---------- SUPPLIED RECORDS ----------

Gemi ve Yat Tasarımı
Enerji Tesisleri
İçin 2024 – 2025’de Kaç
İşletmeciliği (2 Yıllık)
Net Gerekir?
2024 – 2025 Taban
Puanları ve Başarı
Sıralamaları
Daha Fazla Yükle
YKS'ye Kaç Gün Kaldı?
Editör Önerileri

----------
---------- SUPPLIED RECORDS ----------

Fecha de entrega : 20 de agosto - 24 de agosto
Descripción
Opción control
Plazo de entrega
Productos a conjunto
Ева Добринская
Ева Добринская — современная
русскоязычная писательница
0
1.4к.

----------
---------- SUPPLIED RECORDS ----------

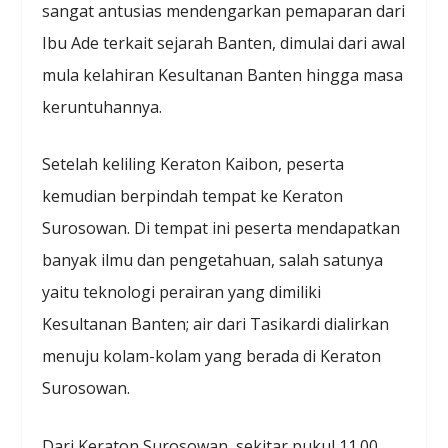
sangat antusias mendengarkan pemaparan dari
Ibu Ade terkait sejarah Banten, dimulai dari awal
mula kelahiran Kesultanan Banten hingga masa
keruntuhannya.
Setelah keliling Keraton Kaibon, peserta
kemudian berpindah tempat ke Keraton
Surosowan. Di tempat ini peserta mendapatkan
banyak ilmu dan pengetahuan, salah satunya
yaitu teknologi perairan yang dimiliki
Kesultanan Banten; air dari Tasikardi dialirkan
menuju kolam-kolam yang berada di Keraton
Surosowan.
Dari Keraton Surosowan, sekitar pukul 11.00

----------

◆ YOUR TASK ◆
For the lines above, output exactly those from the line containing "Gemi ve Yat Tasarımı" through the line containing "Editör Önerileri", and skip the others.

◆ SOLUTION TO THIS EXERCISE ◆
Gemi ve Yat Tasarımı
Enerji Tesisleri
İçin 2024 – 2025’de Kaç
İşletmeciliği (2 Yıllık)
Net Gerekir?
2024 – 2025 Taban
Puanları ve Başarı
Sıralamaları
Daha Fazla Yükle
YKS'ye Kaç Gün Kaldı?
Editör Önerileri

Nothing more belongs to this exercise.